Wrestling’s international federation, United World Wrestling, adopted a world ranking program as part of its revision of the sport – in order to stay in the Olympic Games – in February 2018.
Archery has world rankings. So does badminton, modern pentathlon and table tennis. The world rankings in fencing and judo are so deeply ingrained in their competition platforms that they are posted with each athlete’s name in the entry lists for World Cup and Grand Prix competitions. And, of course, all of the team sports have them.
These are all fairly new. Professional tennis was an early adopter of the concept, beginning back in 1973.
But the idea came from a tiny, start-up magazine covering track & field back in 1947. The T&FN Web site explains:
“The first-ever Rankings, for the ‘47 season (men only), were the brainchild of T&FN cofounder Cordner Nelson. The next year he handed the task off to stat legends R.L. Quercetani & Don Potts, who shepherded the project for the next three decades.

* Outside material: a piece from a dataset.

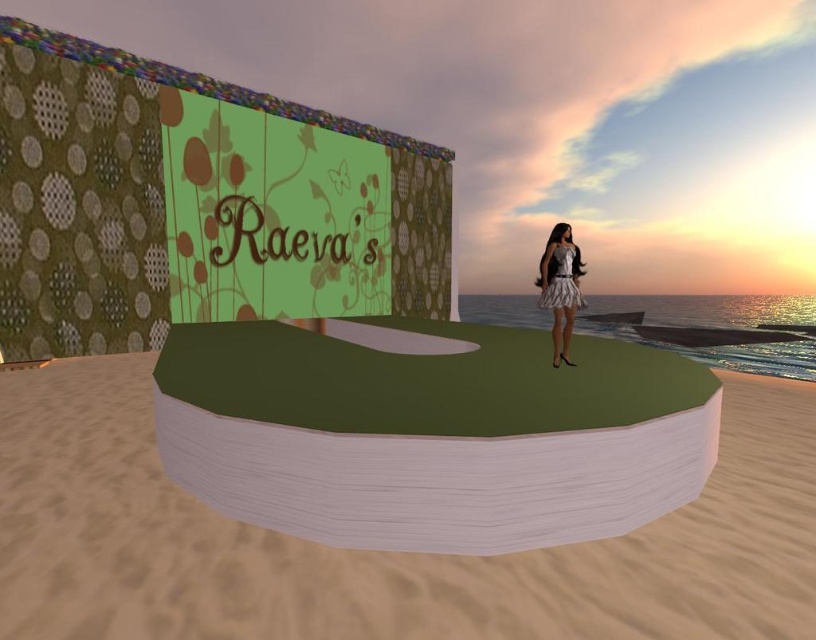 You are a golfer standing on the green wood golf course at center and want to hit the ball towards the green matte sand at center. Which direction should you aim your shot?

The green matte sand at center is below the green wood golf course at center, so you should aim your shot downward towards the green matte sand at center.

You are standing on the beach and want to place a small flag on the highest point between the green matte sand at center and the green wood golf course at center. Which object should you choose?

“In ’56, Czechoslovakia’s Jan Popper began parallel women’s Rankings; these were folded into the T&FN family in the early ’80s.”
Nelson’s idea was not to establish a rolling series of rankings that would establish who was the “best” at any moment in time. Instead, the concept was to grade out the best athletes in a single year, one against another.
That’s a little different than the intent of the rankings from most of today’s federations, who carry rankings from year to year. Most are based on a computer-generated points system which pre-assigns values to specific competitions, usually based on their level. A victory in the Olympic Games or World Championships means a lot more than at a Pan American Championship or a World Cup, and so on down the line.
But that’s not how T&FN’s World Rankings work. And the magazine’s criteria are better. As has been the case since the beginning, the T&FN World Rankings are based on three simple criteria, in descending order of importance:
1. Honors won.
2. Head-to-head records with other athletes.
3. Sequence of marks.
As the January 1964 edition of T&FN further explained, “Ranking is not based on the best mark for each man, nor are the athletes listed in the order in which the compilers believe they would finish in an idealized contest.”
That’s clear. It’s not at all clear what the rankings posted by international federations mean, other than that someone has the most points at a given time.
The beauty of the T&FN rankings concept is that it rewards not only winning (or placing high), but who you beat, in what meet and when. For someone to set a world record early in the season is noteworthy, but if they faded into obscurity as the season went on and then performed miserably in the championship meets, their ranking would be low (or none).
For an athlete who built on success during the season, rose to greatness as the competition got tougher and reached their peak at the height of the season, they receive the highest standing.
That’s hard to program into a computer, but a very human approach to who did best in a given year or season. And that’s why it’s better, then and now.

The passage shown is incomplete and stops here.